QIServer Private AI Node

Purpose

QIServer is the current machine-local QiOS compute node for private AI access, local model execution, and future ingestion/runtime work. It exists to offload AI and document-processing workload from the primary workstation and to serve as the first live QiOS local runtime host.

Why This Node Exists

This node is the practical execution host for the local-runtime side of QiOS:

private AI chat access
local model hosting
future ingestion and extraction
future chunking and embeddings
future local control-plane endpoints
future graph projection support

It is not the canonical source of truth for records. Canonical truth remains in the cloud-side data model. Derived layers remain downstream.

Current Role

Active now

Tailscale-connected private server
Ollama running on host
Open WebUI running in Docker
Neo4j running in Docker
Tailscale Serve publishing Open WebUI privately to the tailnet

Planned next

local Python API
inbox watcher
extraction pipeline
deterministic chunking
embedding worker
Conditional/Future: Supabase/pgvector upsert
Neo4j projection
queue/retry/status endpoints

Runtime Position in QiOS

QIServer implements the local runtime side of QiOS, not the canonical cloud data layer.

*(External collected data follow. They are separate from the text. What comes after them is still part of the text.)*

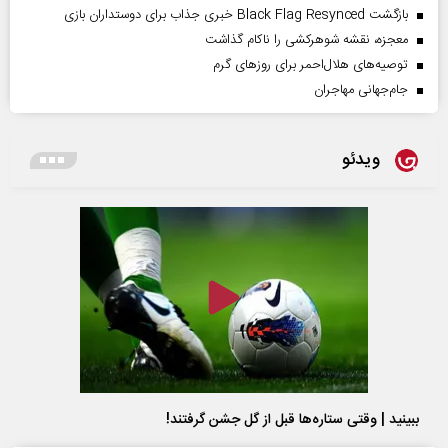
بازگشت Black Flag Resynced خبری جذاب برای دوستداران بازی
معجزه، نقشه شوهرکشی را ناکام گذاشت
توصیه‌های هلال‌احمر برای روز‌های گرم
جام‌جهانی مهاجران
ویدئو
ببینید | وقتی ستاره‌ها قبل از گل جشن گرفتند!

Local runtime responsibilities

file watcher
ingest pipeline
OCR
extraction
chunking
embeddings
local API
machine-local state

Cloud-side responsibilities

canonical metadata
retrieval index in pgvector
app-facing APIs
review surfaces
Conditional/Future: tenant-aware data serving

Boundary rule

Local runtime writes registrations, metadata, and embeddings outward. Cloud runtime serves application surfaces. Graph, vector, and AI layers do not become canonical truth.

Current Access

Private access surface

Open WebUI: https://qiserver-1.cerberus-sirius.ts.net

Machine identity

OS hostname: qiserver
Tailscale machine: qiserver-1
Tailscale IPv4: 100.121.111.106

Current Local Services

Host service

Ollama API: http://127.0.0.1:11434

Docker services

Open WebUI: http://127.0.0.1:3000
Neo4j Browser: http://127.0.0.1:7474
Neo4j Bolt: bolt://127.0.0.1:7687

Current Service Topology

Host

Ubuntu server
Tailscale
Ollama

Containers

Open WebUI
Neo4j

Network pattern

services bind locally
Tailscale Serve proxies Open WebUI privately to the tailnet
raw backend services are not publicly exposed

Current Paths

Server paths

QiOS root: /srv/qios
compose: /srv/qios/compose
server runbook: /srv/qios/docs/000_RUN_ME_FIRST.md

Data paths

data root: /srv/qidata
inbox: /srv/qidata/inbox
processing: /srv/qidata/processing
reviewed: /srv/qidata/reviewed
failed: /srv/qidata/failed
manifests: /srv/qidata/manifests
extracted text: /srv/qidata/extracted_text
embeddings cache: /srv/qidata/embeddings_cache
logs: /srv/qidata/logs
model cache: /srv/qidata/model_cache
exports: /srv/qidata/exports

Current Models

Chat model

llama3.2:latest

Embedding model

embeddinggemma:latest

Model Rule

llama3.2 is the chat/default interaction model.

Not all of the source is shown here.